The Spanish Bride by Georgette Heyer, The Australian Women’s Weekly

This long and thoughtful review of The Spanish Bride, comparing the Peninsular War to World War II, is from The Australian Women’s Weekly (29 June 1940):

WHEN WELLINGTON GAVE THE BRIDE AWAY
Georgette Heyer’s colourful romance of the Peninsula Wars
Brigade-Major Harry Smith met fifteen-year-old Juana Maria de Los Dolores de Leon after the storming of Badajos. Two days later he married her-a drum-head affair, with Wellington giving the bride away. This important piece of business over, Miss Georgette Heyer has everything clear for as interesting an historical romance as could be wished for.
For some palates there may be, in The Spanish Bride, a hint too much of
battles, camp routine, and army, but this background to the affairs of the Smiths is
never dull.
Indeed, so capably is it handled, so well does Miss Heyer know her Peninsula Campaign – not only broadly, but in the most meticulous detail – that the book gains by the inclusion of this historical data.
Yet however much pleasure may be got from other factors, Brigade-Major Smith and his adorable little wife really make the novel. No normal reader will be able to resist these two: Harry, mercurial, fine-drawn, courageous, loving, impudent, efficient; Juana, just as impulsive, passionate, tender, gay; and both of them with the very devil of a temper.
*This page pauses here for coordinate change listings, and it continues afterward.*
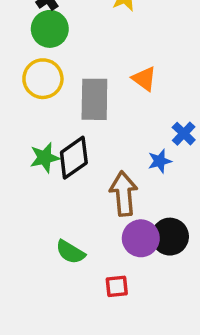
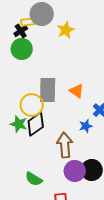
yellow circle: (43, 79) -> (32, 105), moved
orange triangle: (144, 79) -> (77, 91), moved
green star: (45, 158) -> (19, 124), turned 30

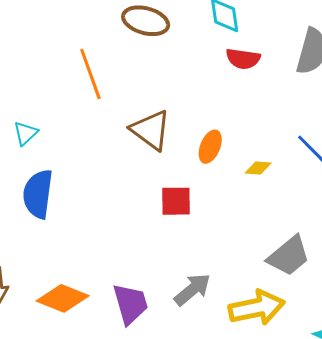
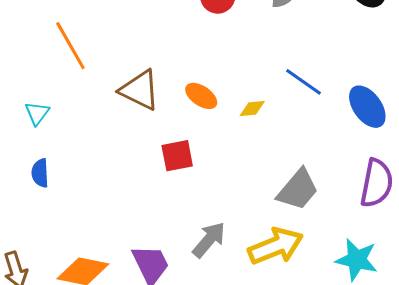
cyan triangle: (26, 133) -> (37, 113), moved
orange ellipse: (210, 147) -> (201, 96), turned -68
blue semicircle: (38, 194) -> (40, 173), size x0.6

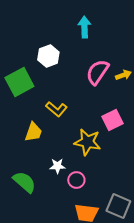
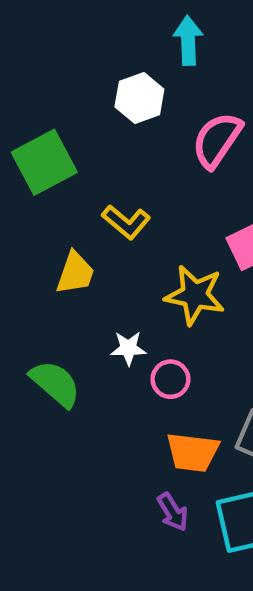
white hexagon: (48, 56) -> (139, 98), moved

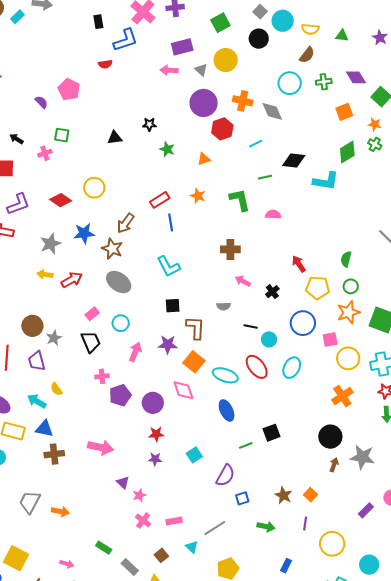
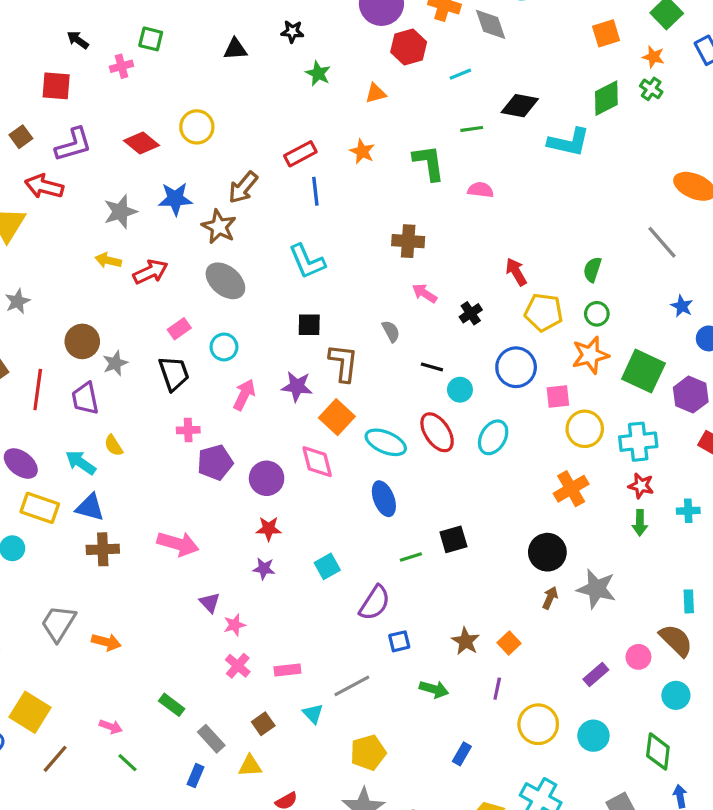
gray semicircle: (224, 306) -> (391, 331), turned -120
cyan circle: (369, 565) -> (593, 736), moved

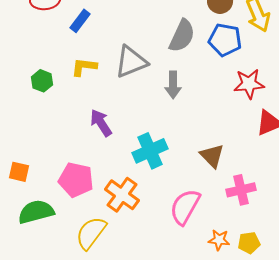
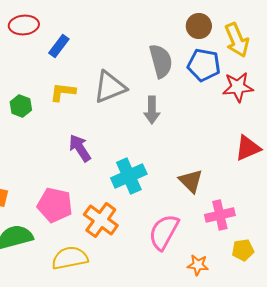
gray semicircle: (182, 36) -> (161, 61), turned -40
red star: (249, 84) -> (238, 87), moved
yellow semicircle: (91, 233) -> (70, 258), turned 42
yellow pentagon: (249, 243) -> (243, 250), moved

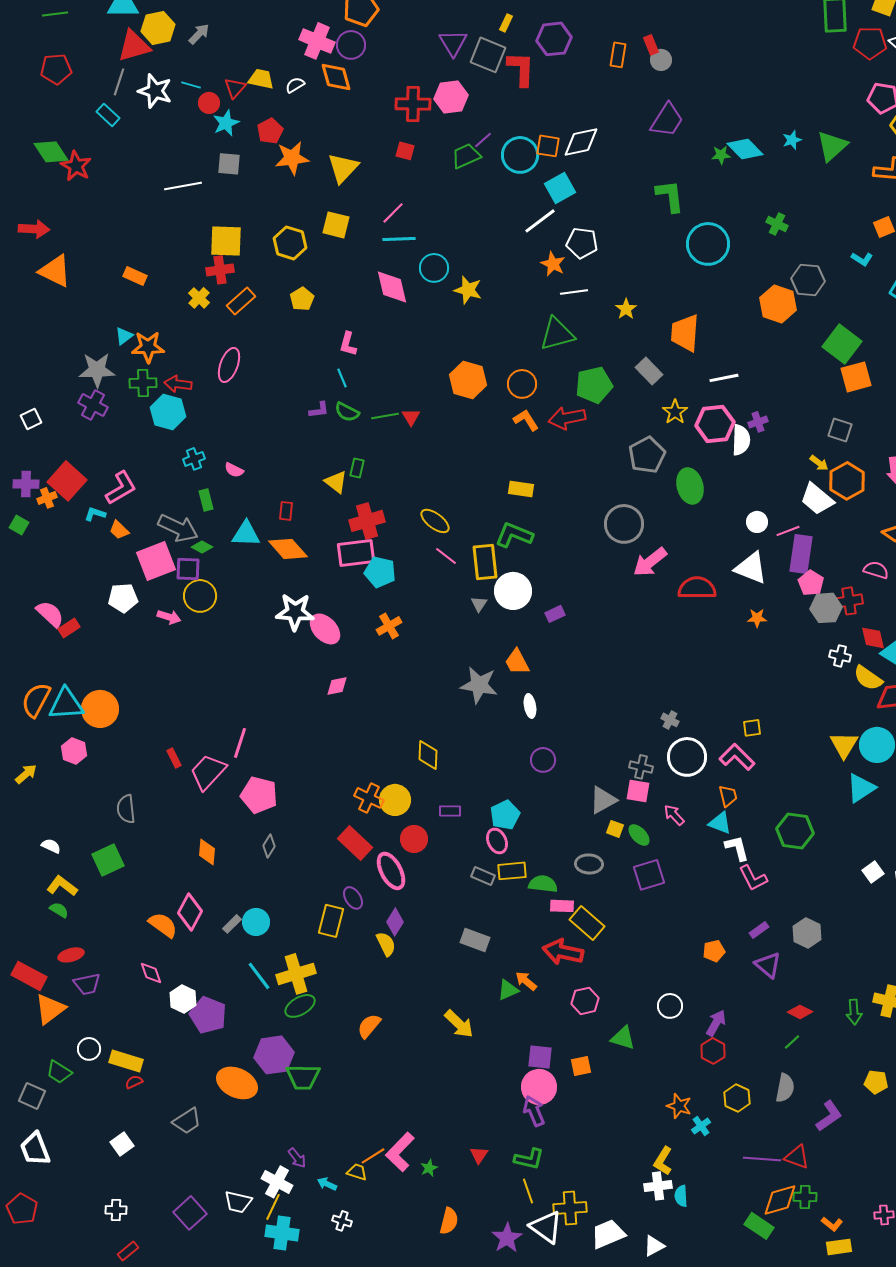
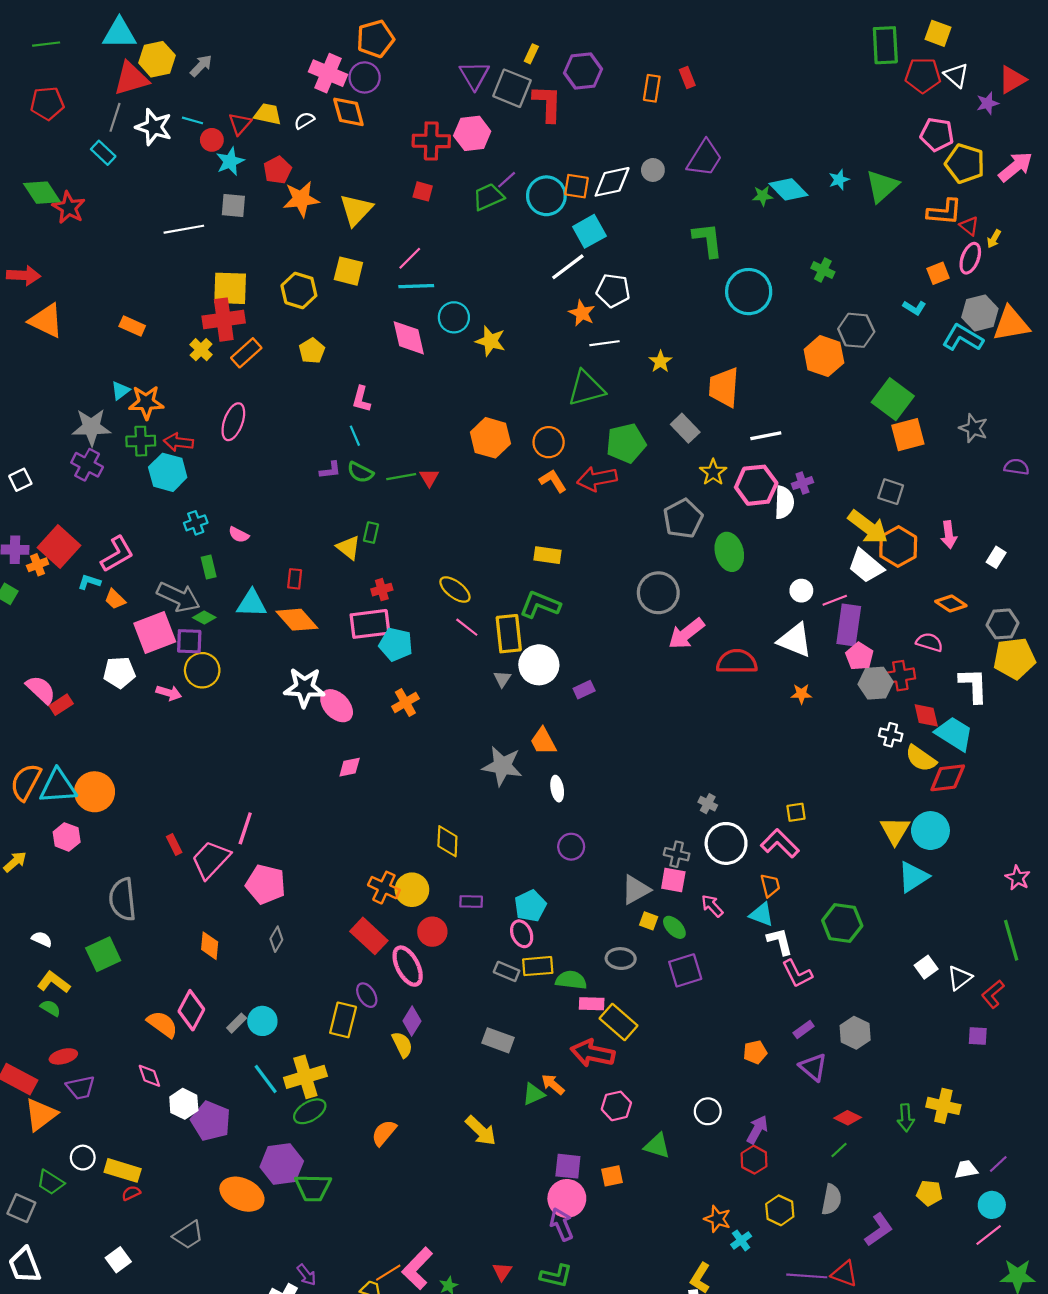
gray circle: (661, 60) -> (653, 170), moved
red cross: (220, 270) -> (224, 320), size x1.4
yellow arrow: (819, 463) -> (868, 527), size x2.0
red cross: (367, 521) -> (382, 590), size x0.6
gray semicircle: (126, 809) -> (123, 899), size x1.4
With both it was a case of love at first sight.
“There was something fierce about Harry, the look of a hawk in his eyes; a similar spirit in Juana, the daughter of a long line of hidalgos, responded to it. They were made for each other, and were simple and direct enough, both of them … to know it at a glance.”
The simple directness with which Juana accepts the arduous conditions of army life, following her husband wherever his duties take him, cheerfully facing up to rain and mud and cold, heat and dust, endears her to the whole division; even Wellington succumbs to her.
Straight from the convent, it does not occur to her that there is anything strange about her mode of life; certainly the thought that she should remain, with other officers’ wives, snugly quartered in a friendly town never enters her mind.
Her reward is Harry’s unashamed adoration.
Miss Heyer insists that the Smiths are no creatures of her imagination. They actually lived, and her record of their adventures in Spain and on the grim field of Waterloo is
authentic.
This being so, one can only regret not having lived in that period, if only for the pleasure there would have been in knowing this couple.
From all this, it must not be imagined that their life together was that of two turtle doves. Juana had a royal Spanish temper.
Harry could not resist flirting with a pretty girl. “He explained to Juana that there was nothing in it. She threatened to kill him with his own sword, and had to be fended off with a camp-chair. When he caught her in his arms she boxed his ears, not in the least the trusting child who adored him, but like the jealous little vixen he called her.
“Only when, all cajolery failing, he shrugged, and said: ‘I hate shrews. I’m off to find better company,’ did her rage fall from her, leaving her defenceless, gazing at him with mute lips and imploring eyes. He could never withstand that look … He melted before it, and held open his arms to her:
“‘Only teasing.’
“Trembling in his close embrace,she said passionately: ‘You love me! Say it! Swear it!'”
High words and hearty kisses figured very largely in the Smith menage.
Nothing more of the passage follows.